Из темноты возник — как бы покоящийся на этой темноте, мягкой, теплой и безопасной, — младенец, — рук, поддерживающих его, не было видно, — и голос Ференца Магоши несколько раз с гордостью повторил: «Янош, Янош Магоши».
Сквозь световое пятно проплыла, — тоже как бы сама, без участия рук человеческих, — сулея с молодым, терпко пахнущим вином. Кто-то дал мне полный стакан, и я выпил за спящего Яноша Магоши — веточку на дереве, которое могло бы не существовать.
Медленно и неуверенно приблизилось молодое женское лицо с мокрыми от слез большими глазами.

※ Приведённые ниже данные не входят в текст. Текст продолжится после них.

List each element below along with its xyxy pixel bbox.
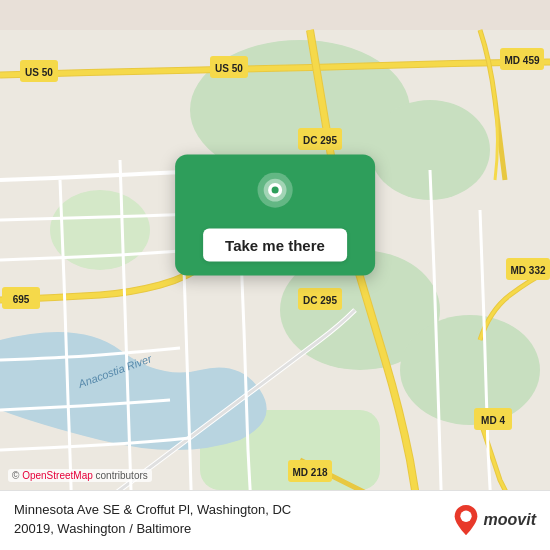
moovit-brand-text: moovit <box>484 511 536 529</box>
osm-link[interactable]: OpenStreetMap <box>22 470 93 481</box>
svg-text:DC 295: DC 295 <box>303 295 337 306</box>
bottom-bar: Minnesota Ave SE & Croffut Pl, Washingto… <box>0 490 550 550</box>
map-background: US 50 US 50 MD 459 DC 295 DC 295 MD 332 … <box>0 0 550 550</box>
map-container: US 50 US 50 MD 459 DC 295 DC 295 MD 332 … <box>0 0 550 550</box>
location-card: Take me there <box>175 154 375 275</box>
svg-text:MD 332: MD 332 <box>510 265 545 276</box>
take-me-there-button[interactable]: Take me there <box>203 228 347 261</box>
svg-point-5 <box>400 315 540 425</box>
location-pin-icon <box>253 172 297 216</box>
svg-text:DC 295: DC 295 <box>303 135 337 146</box>
svg-point-30 <box>460 510 471 521</box>
svg-text:MD 218: MD 218 <box>292 467 327 478</box>
svg-text:US 50: US 50 <box>25 67 53 78</box>
svg-text:US 50: US 50 <box>215 63 243 74</box>
svg-text:MD 4: MD 4 <box>481 415 505 426</box>
moovit-logo[interactable]: moovit <box>452 503 536 537</box>
svg-point-29 <box>271 186 278 193</box>
address-line1: Minnesota Ave SE & Croffut Pl, Washingto… <box>14 501 442 519</box>
svg-text:695: 695 <box>13 294 30 305</box>
moovit-pin-icon <box>452 503 480 537</box>
address-line2: 20019, Washington / Baltimore <box>14 520 442 538</box>
svg-text:MD 459: MD 459 <box>504 55 539 66</box>
osm-attribution: © OpenStreetMap contributors <box>8 469 152 482</box>
address-container: Minnesota Ave SE & Croffut Pl, Washingto… <box>14 501 442 537</box>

— Фелешегеи Марта, жена Марта, — сказал Магоши, и вздрагивающие женские губы осторожно коснулись моего лба.
По лестнице и по коридору звучали приближающиеся шаги, в свете свечи проплывали женщины с угощениями: бутылями с вином, блюдом вареной картошки, над которым поднимался пар, кастрюлей с гуляшом, тарелками с салом и остро пахнущей колбасой.
Шаги слышались далекие и близкие, будто весь дом, и даже не один этот дом, проходил через темную комнату. От водоворотного движения и еще от вина кружилась голова. Людское движение приостановилось, и Магоши подвел ко мне, в свет свечи, старую женщину с пергаментным лицом.
— Надьмаман Елена, моя бабушка, — почтительно сказал он, но я понял, кто это, еще прежде, чем услышал его слова, когда она меня обняла и поцеловала, как целуют только бабушки, мягкими и бескровными благословляющими губами.
Все это закончилось далеко за полночь.
Проснулся я на рассвете. Комнату, где я лежал, заполнял слабый, бледный свет. Было чисто прибрано, но по тоненькой свечке в стакане на краю стола и по бутылям с вином и тарелкам с угощением можно было понять, что это та самая комната, где вчера я встретился с Магоши, близкими и дальними родичами его, соседями и друзьями.
Я поднялся с широкой кровати, вероятно, супружеского ложа Ференца Магоши, оделся, заглянул в соседнюю комнату, дверь в которую была открыта, и на носках, стараясь никого не разбудить, прошел в коридор — мимо колыбельки маленького Яноша, узкого дивана, где, тесно обнявшись, спали Ференц и Марта, и старинной деревянной кровати, где лежала маленькая старушка с пергаментным лицом — надьмаман Елена. Лица спящих казались мудрыми и значительными.